While Sen. Elizabeth Warren drew praise for calling attention to the high rate of maternal mortality in the U.S. and the disproportionate number of black women who die in childbirth, some progressives pushed the 2020 presidential candidate to ensure that inequities aren’t worsened through her plan to fight the crisis.

At the She the People Presidential Forum in Houston late Wednesday, Warren spoke about her plan to reduce maternal mortality rates in hospitals through financial incentives.

“I want to talk to the hospitals, where most births take place, and I want to talk to them in the language they understand: money,” said Warren. “Because here’s the deal. Right now the way that most medical procedures are treated, including those of childbirth, is that hospitals get fee for services…and they get it no matter what the outcomes are.”

Under her plan, Warren said, using the “bundled payments” approach administered by the for-profit system, “the hospitals are just going get a lump of money and if they bring down those maternal mortality rates they’re going to get a bonus and if they don’t, they’re going to get it taken away from them.”

Monifa Bandele, vice president of the grassroots group MomsRising, had asked Warren about black maternal mortality at the She to People forum and was impressed with the senator’s action-based response while also warning that her proposed plan may require more consideration of its long-term effects.

“It was definitely a detailed yet brief response,” Bandele told Common Dreams, “but when it actually comes time to make policy, you have to bring all the stakeholders to the table…Many of the interventions that have already been tried have increased disparities.”

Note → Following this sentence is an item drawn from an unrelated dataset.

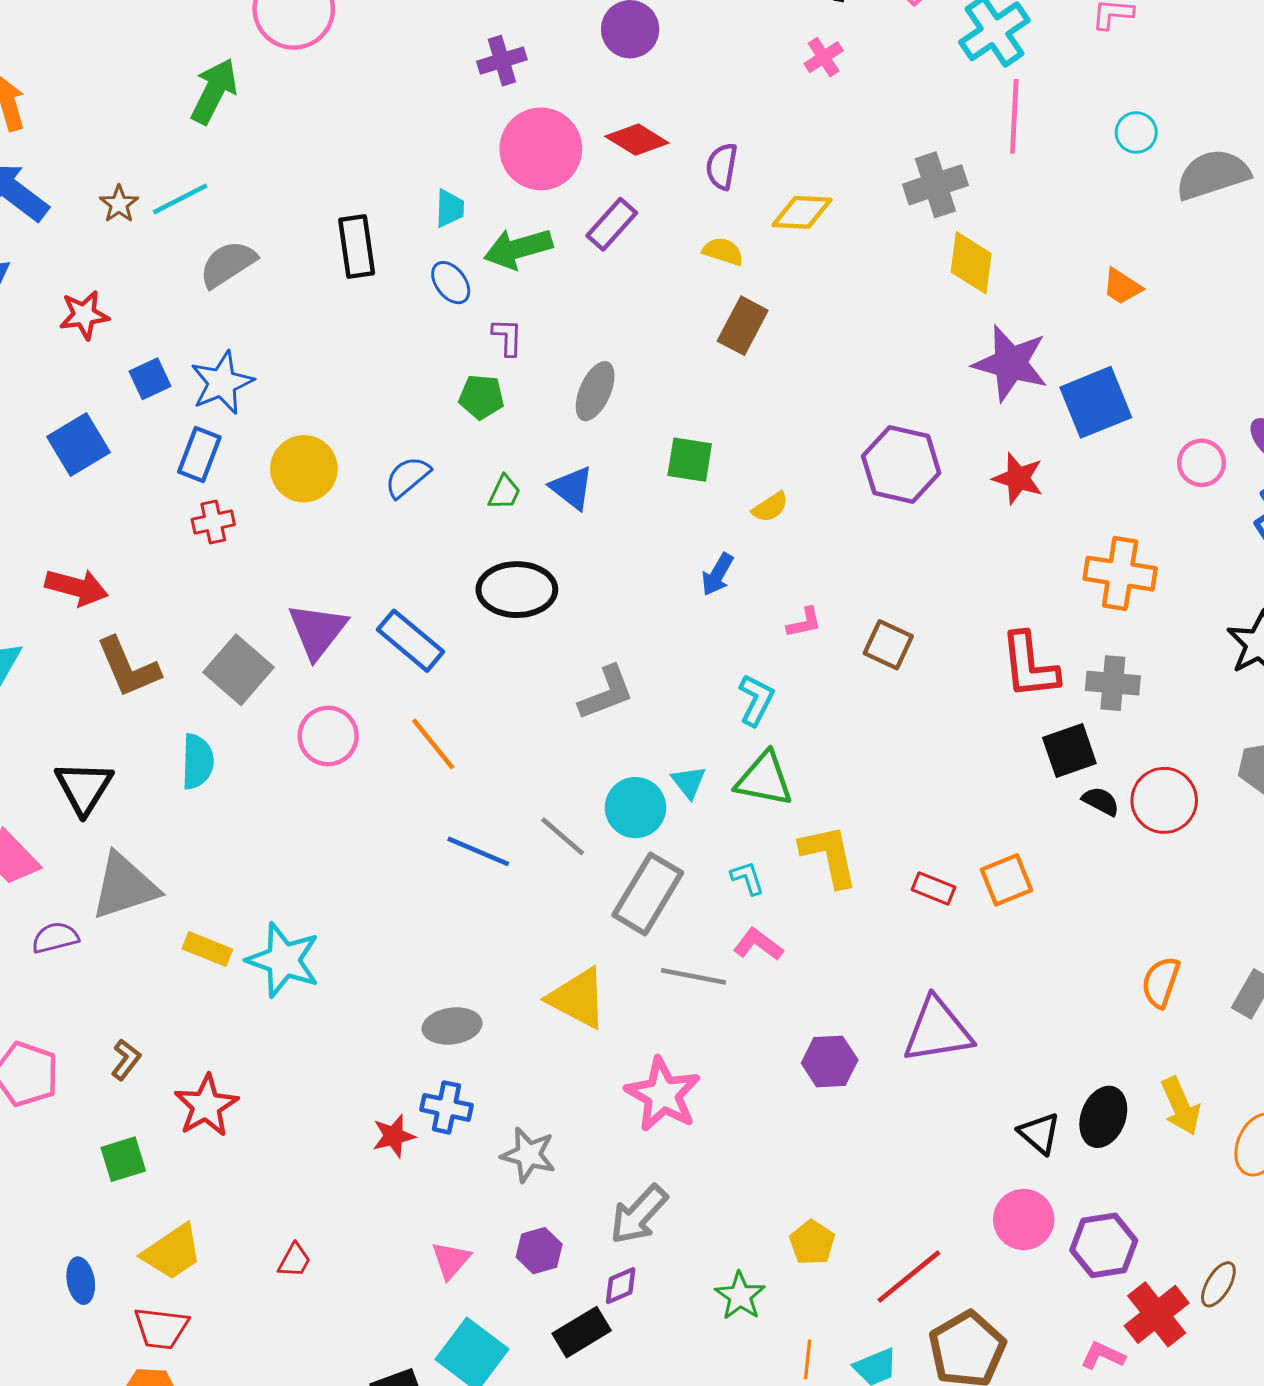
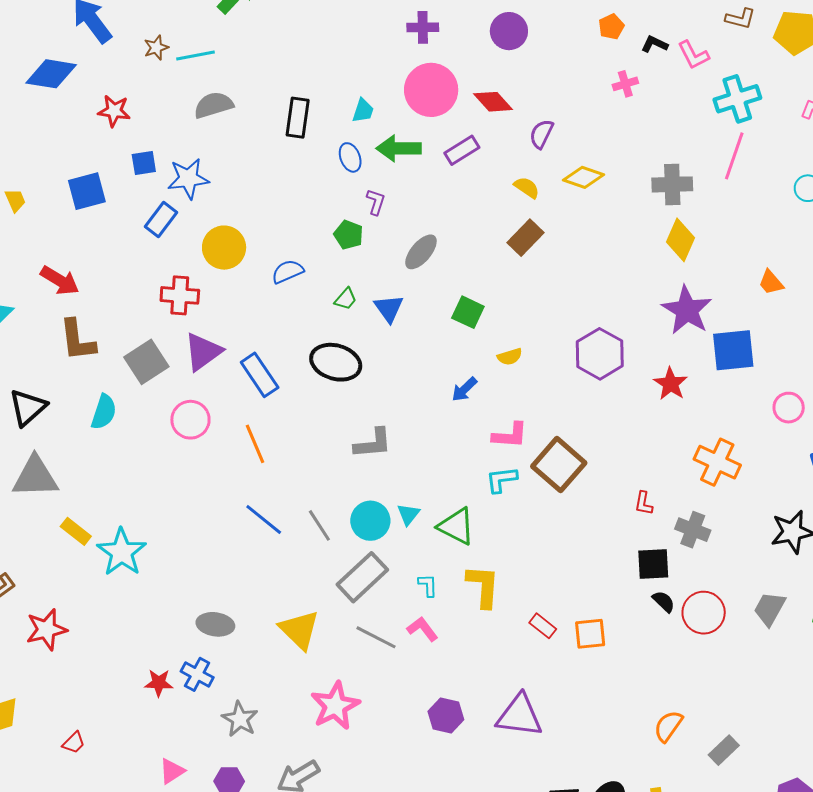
red cross: (213, 522) -> (180, 295), moved, size x1.4
pink L-shape: (804, 623) -> (510, 435), size x1.5
brown square: (888, 645) -> (559, 465), size x1.6
red L-shape: (1029, 665) -> (644, 503), size x0.5
cyan L-shape: (756, 700) -> (501, 480), moved, turned -140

The proposal drew cheers from the audience at the event focused on political issues affecting black women. A number of political observers applauded the senator for addressing the issue of racial disparities in childbirth deaths and for having researched potential solutions. 

The rate of women who die in childbirth is on the rise in the U.S., according to a 2017 study by NPR and ProPublica. The number of women dying in childbirth over the past three decades in the U.S. has gone up—even as it’s declined in other developed countries.